The results, write the authors, have important implications regarding our understanding of the relationship between ischemia and clinical outcomes. The findings “suggest that myocardial ischemia may be more of a marker for atherosclerotic burden” and that “the relationship between ischemia and mortality is not altered or ameliorated” by a stent in a blocked artery. Stents don’t prevent future clinical events because these are most often due to “new plaque ruptures in distant coronary segments without flow-limiting stenoses.”

“Finally,” the authors write, “these findings call into question the common practice of ischemia-guided revascularization (either using noninvasive testing techniques or FFR) where the presence of myocardial ischemia routinely determines patient selection for coronary angiography and revascularization.” Here is their summary of the situation:

Thus, the lesions that are responsible for most cases of MI and subsequent death are not severe enough to induce ischemia on stress testing, and the lesions responsible for causing ischemia do not tend to rupture. Since intervening on a marker of an outcome that is not in the causal pathway of the subsequent adverse clinical events would not be expected to reduce those events, it should not be surprising that prior clinical trials and meta-analyses consistently demonstrate that PCI fails to reduce death or MI in patients with stable CAD who are concomitantly aggressively treated with contemporary medical therapy for secondary prevention.

Unfortunately, according to the authors, although there are no data to support it, “this ischemia-driven approach to PCI is a cornerstone of daily practice in the evaluation of patients with chest pain or known CAD—endorsed by the American College of Cardiology Foundation/American Heart Association and European Society of Cardiology guidelines.”

4 Responses to “Stents Lose in Comparisons with Surgery and Medical Therapy”

  1. Jonathan Newman, MD, MPH says:

    While I agree this study was well done and is the first meta-analysis using degree ischemia as an inclusion criteria, some of the conclusions are perhaps unnecessarily inflammatory: e.g., “the inevitable complications of PCI including death, stroke, MI and hemorrhage…” While I may agree with the conclusions, it seems reasonable to expect the authors to at least mention the complications/difficulties of medical therapy, including pill burden, sexual dysfunction, fatigue, etc.

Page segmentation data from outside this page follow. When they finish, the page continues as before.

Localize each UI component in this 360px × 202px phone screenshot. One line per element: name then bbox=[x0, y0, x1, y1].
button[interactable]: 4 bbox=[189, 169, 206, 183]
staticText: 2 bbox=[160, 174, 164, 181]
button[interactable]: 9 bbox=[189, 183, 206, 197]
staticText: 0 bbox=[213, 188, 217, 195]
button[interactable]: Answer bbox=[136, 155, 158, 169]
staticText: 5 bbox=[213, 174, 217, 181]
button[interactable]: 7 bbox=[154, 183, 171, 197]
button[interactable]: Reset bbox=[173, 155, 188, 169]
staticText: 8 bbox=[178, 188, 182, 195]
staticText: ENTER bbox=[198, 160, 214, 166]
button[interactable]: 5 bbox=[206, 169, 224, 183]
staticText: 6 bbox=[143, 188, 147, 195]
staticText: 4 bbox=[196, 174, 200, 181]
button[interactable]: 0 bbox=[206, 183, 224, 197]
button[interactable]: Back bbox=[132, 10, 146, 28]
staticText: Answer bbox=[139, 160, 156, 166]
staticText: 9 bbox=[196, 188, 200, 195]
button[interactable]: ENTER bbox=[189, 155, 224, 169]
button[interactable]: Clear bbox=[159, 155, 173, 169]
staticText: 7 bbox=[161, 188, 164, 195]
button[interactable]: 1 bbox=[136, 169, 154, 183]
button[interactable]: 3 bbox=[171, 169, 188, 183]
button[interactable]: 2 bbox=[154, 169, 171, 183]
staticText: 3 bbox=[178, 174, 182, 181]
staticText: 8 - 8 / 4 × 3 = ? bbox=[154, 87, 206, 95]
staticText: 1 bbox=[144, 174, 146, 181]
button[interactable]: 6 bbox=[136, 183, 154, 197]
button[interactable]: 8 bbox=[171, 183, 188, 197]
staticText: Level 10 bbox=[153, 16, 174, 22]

While these complications may not be equivalent to those encountered with PCI, a more balanced discussion could have included the drawbacks of medical therapy as well.

  2. Letchuman Ramanathan, MBBS MRCP MMED says:

    I agree that PCI is widely overused all over the world. There should be some form of audit on the appropriateness of PCIs performed in every centre. Patients also need to be informed of the fact that ‘PCI does not improve survival over OMT alone’ – so that they can give ‘informed consent’ to the procedure correctly if they still want the procedure – only then it would be fair to our patients.

  3. Juan Santos Valmaggia, Medical Dr. says:

    You are not taking into account that the medical therapy has to be followed even if you have a bypass or a stent to treat you base pathology.

  4. Letchuman Ramanathan, MBBS MRCP MMED says:

    Agreed. It has to be emphasized to patients that they still have to take medical therapy even if they undergo PCI or surgery.